Hi everyone! today is my first post and hoping people will follow my story.



We are currently on a undeserved break from any infertility treatments. I'm anxious to start them up again, however not sure if I will ever be ready for it. As some people know, its a very trying and emotional process. We have experienced so much heart ache in the past months and not sure I am put myself through it or Paul for that matter.

To this day, I still tell myself and believe that we can do it on our own, and I don't want to let myself down, but month after month with disappointment makes it harder. Now, This month, well I should say in March, We made a HUGE progress on our own and I ovulated for the first time to the best of my knowledge. At least on my own, without any medication helping me out. Every once and awhile, you "get by with a little help from your friends" and my friends were the infertility drugs. The didn't help me the way I wanted, but I"m working on getting rid of the bitterness, its not something you can just "let go" or move on with your life. It takes time, how much time, who knows, maybe I will never get over it. Its looking that way.
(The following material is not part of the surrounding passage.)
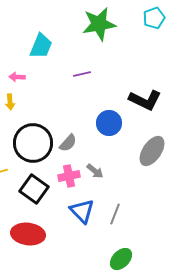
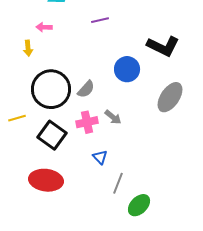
pink arrow: (17, 77) -> (44, 27), moved
blue triangle: (82, 211) -> (100, 157), size x0.6
gray line: (115, 214) -> (118, 183), moved

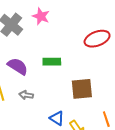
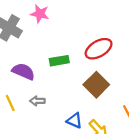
red ellipse: (97, 39) -> (99, 49), moved
brown square: (82, 89) -> (96, 85), turned -30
I am currently on a strict diet, well, not too strict, but strict enough. I told myself before the diet started that if and when we decide to do more treatment, that I need to loose about 30-40 lbs. So, unannounced to me, I had to go on a diet, drs orders due to my sugar level. As of Today 04/05/08, 3 weeks into the diet, I have lost about 10 lbs. I want to thank my ovulation to my diet, but who knows. I am doing low carb and for those you know me well, knows that it worked before and lost about 40-50 lbs about 4+ years ago. Hearing it from the dr, really pushed me to do it, I would always come up with an excuse not to do it. "Oh, but I could be pregnant, so this slice of pizza. wont hurt me" RIGHT.... I do feel much better, health wise and I can just start to tell the difference in my clothes, so I will keep plugging away at the diet. I am going to start exercising again, so more weight should be coming off in the upcoming weeks. I keep telling myself, Annmarie, if you loose the weight, you will be rewarded and my reward is a baby. God, I hope I'm right. And also seeing those commercials on T.V. with cute spring outfits, that's pushing me as well.

So, that's it for now, oh WAIT, how could I forget, We added another furbaby to our family. Miss Molly Maroney, shes a very good dog and we just love her. She has her first "spa" appt today. shes getting a bath, nails clipped and more, so she will smell pretty. Thanks for reading and I hope you will follow me through this battle we are at war with!